The deal was that from 2006, all three sectors would be altered along the same lines as the EU's farm reform last June by breaking the link between the subsidy a farmer receives and production, a concept known as decoupling. Spain filed its complaint over the final deal to the ECJ claiming that the EU's revamped cotton regime would encourage farmers to abandon cotton growing in favour of competing crops, with negative consequences for cotton-dependent farm regions.
Its complaint was based on four legal arguments. The ECJ advocate general, whose opinion is a recommendation to the court for a future judgement, knocked down three of the arguments but upheld the fourth - that the reform violated the fundamental EU principles of 'proportionality and legitimate expectations'.
Under EU law, the principle of proportionality set out that measures adopted by EU institutions - such as the cotton reform - do not exceed what is "appropriate and necessary" to attain the objective that a particular law or regulation aims to reach.

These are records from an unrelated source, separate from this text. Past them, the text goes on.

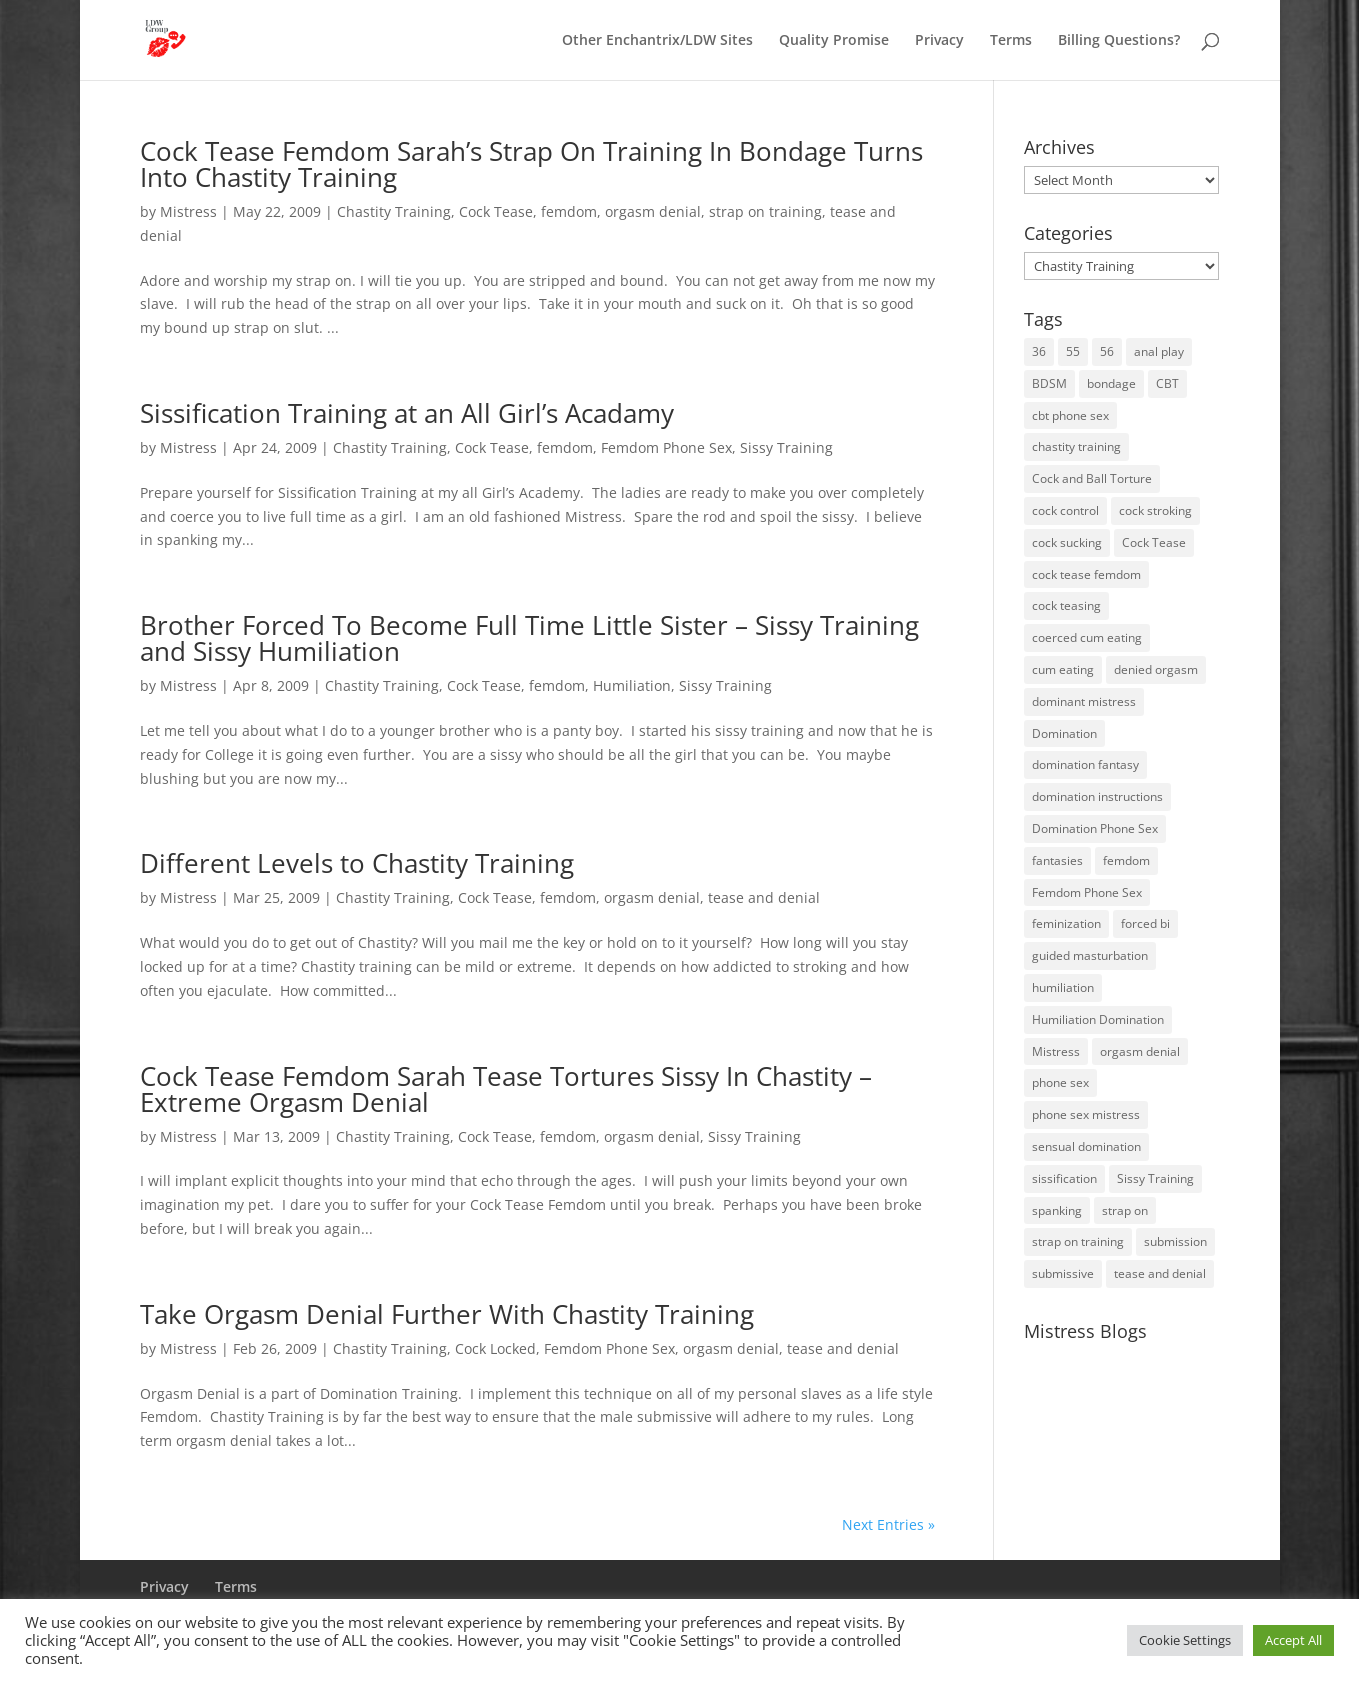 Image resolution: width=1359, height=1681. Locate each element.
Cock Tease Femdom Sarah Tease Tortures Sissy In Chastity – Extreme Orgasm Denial (506, 1089)
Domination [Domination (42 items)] (1064, 733)
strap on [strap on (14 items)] (1125, 1210)
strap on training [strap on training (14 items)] (1078, 1241)
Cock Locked (495, 1348)
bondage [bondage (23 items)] (1111, 383)
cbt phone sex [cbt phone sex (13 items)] (1070, 415)
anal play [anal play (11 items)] (1159, 351)
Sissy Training (786, 447)
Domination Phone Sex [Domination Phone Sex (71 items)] (1095, 828)
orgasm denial (653, 211)
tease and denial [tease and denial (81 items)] (1160, 1273)
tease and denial (764, 897)
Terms (1011, 41)
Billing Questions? (1119, 41)
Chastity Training (394, 211)
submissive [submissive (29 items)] (1063, 1273)
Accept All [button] (1293, 1640)
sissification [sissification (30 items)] (1064, 1178)
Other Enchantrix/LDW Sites (657, 41)
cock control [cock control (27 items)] (1065, 510)
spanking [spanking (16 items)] (1057, 1210)
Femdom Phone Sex (666, 447)
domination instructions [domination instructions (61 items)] (1097, 796)
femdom (569, 211)
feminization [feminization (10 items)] (1066, 923)
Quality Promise (834, 41)
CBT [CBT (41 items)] (1167, 383)
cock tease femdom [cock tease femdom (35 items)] (1086, 574)
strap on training (765, 211)
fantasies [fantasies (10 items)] (1057, 860)
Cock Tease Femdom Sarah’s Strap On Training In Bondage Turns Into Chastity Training (531, 164)
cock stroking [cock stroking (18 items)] (1155, 510)
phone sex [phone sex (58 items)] (1060, 1082)
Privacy (939, 41)
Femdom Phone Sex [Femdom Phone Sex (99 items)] (1087, 892)
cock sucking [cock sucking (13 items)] (1067, 542)
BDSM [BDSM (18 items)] (1049, 383)
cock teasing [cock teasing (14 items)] (1066, 605)
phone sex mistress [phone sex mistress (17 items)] (1086, 1114)
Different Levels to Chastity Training (357, 863)
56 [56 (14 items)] (1107, 351)
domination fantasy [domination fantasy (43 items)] (1085, 764)
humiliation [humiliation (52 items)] (1063, 987)
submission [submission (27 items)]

The recommendation found fault with both the European Commission, which proposed the cotton reform with no advance impact study of the consequences and also a patchy cost analysis, and the Council of EU ministers, which agreed to it.
"By introducing the new support system without carrying out a previous examination of the likely impact of the modification ... the Council has made choices whose arbitrariness violates the principle of proportionality," the advocate general said.
"By not taking fixed labour costs into account in its calculations to determine the level of coupled aid, the Council has committed a manifest error of assessment," it added.
The 2004 deal set down that for cotton, one of the world's most heavily subsidised crops, 65 percent of EU payments would be decoupled and 35 percent converted into area-based payments.
The consequences could be immense, although the ECJ may not follow the advocate general's opinion when it makes its final judgement on the Spanish case. But the court usually follows the advice of its advocates general in a majority of cases.
"This is only the opinion of the Advocate-General and not a Court judgement," said Michael Mann, the Commission's spokesman on agriculture.